▶ _What the exercise asks_:
Each of the records that follow needs an exact reproduction.

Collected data
----------------------------------------
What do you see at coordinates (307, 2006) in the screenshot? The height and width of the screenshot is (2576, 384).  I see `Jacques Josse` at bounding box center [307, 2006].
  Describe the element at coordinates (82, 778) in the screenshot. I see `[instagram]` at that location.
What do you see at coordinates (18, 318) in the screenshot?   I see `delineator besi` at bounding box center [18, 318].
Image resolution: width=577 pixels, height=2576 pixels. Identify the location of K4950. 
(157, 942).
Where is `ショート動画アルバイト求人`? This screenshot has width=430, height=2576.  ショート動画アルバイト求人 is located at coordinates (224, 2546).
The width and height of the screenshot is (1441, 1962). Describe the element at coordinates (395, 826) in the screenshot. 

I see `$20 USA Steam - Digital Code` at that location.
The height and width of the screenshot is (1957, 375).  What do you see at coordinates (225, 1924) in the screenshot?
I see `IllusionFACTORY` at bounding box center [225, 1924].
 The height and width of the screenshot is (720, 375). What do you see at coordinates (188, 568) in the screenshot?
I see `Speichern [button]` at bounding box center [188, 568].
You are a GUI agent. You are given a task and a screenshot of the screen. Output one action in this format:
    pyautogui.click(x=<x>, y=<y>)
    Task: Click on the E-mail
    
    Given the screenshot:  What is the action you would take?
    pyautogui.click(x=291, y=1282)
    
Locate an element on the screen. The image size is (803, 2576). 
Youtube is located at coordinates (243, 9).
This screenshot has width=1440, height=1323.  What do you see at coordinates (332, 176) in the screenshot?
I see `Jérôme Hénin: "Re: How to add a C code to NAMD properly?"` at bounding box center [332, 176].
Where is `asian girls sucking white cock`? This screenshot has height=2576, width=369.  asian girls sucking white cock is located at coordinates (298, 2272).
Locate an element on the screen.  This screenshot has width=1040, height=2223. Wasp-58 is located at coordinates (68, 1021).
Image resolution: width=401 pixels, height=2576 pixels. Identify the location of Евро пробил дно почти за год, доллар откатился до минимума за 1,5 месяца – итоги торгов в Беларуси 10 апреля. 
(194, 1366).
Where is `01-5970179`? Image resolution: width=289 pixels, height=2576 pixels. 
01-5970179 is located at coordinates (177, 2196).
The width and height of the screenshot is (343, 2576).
----------------------------------------
▶ _Response box_:
What do you see at coordinates (307, 2006) in the screenshot? The height and width of the screenshot is (2576, 384).  I see `Jacques Josse` at bounding box center [307, 2006].
  Describe the element at coordinates (82, 778) in the screenshot. I see `[instagram]` at that location.
What do you see at coordinates (18, 318) in the screenshot?   I see `delineator besi` at bounding box center [18, 318].
Image resolution: width=577 pixels, height=2576 pixels. Identify the location of K4950. 
(157, 942).
Where is `ショート動画アルバイト求人`? This screenshot has width=430, height=2576.  ショート動画アルバイト求人 is located at coordinates (224, 2546).
The width and height of the screenshot is (1441, 1962). Describe the element at coordinates (395, 826) in the screenshot. 

I see `$20 USA Steam - Digital Code` at that location.
The height and width of the screenshot is (1957, 375).  What do you see at coordinates (225, 1924) in the screenshot?
I see `IllusionFACTORY` at bounding box center [225, 1924].
 The height and width of the screenshot is (720, 375). What do you see at coordinates (188, 568) in the screenshot?
I see `Speichern [button]` at bounding box center [188, 568].
You are a GUI agent. You are given a task and a screenshot of the screen. Output one action in this format:
    pyautogui.click(x=<x>, y=<y>)
    Task: Click on the E-mail
    
    Given the screenshot:  What is the action you would take?
    pyautogui.click(x=291, y=1282)
    
Locate an element on the screen. The image size is (803, 2576). 
Youtube is located at coordinates (243, 9).
This screenshot has width=1440, height=1323.  What do you see at coordinates (332, 176) in the screenshot?
I see `Jérôme Hénin: "Re: How to add a C code to NAMD properly?"` at bounding box center [332, 176].
Where is `asian girls sucking white cock`? This screenshot has height=2576, width=369.  asian girls sucking white cock is located at coordinates (298, 2272).
Locate an element on the screen.  This screenshot has width=1040, height=2223. Wasp-58 is located at coordinates (68, 1021).
Image resolution: width=401 pixels, height=2576 pixels. Identify the location of Евро пробил дно почти за год, доллар откатился до минимума за 1,5 месяца – итоги торгов в Беларуси 10 апреля. 
(194, 1366).
Where is `01-5970179`? Image resolution: width=289 pixels, height=2576 pixels. 
01-5970179 is located at coordinates (177, 2196).
The width and height of the screenshot is (343, 2576).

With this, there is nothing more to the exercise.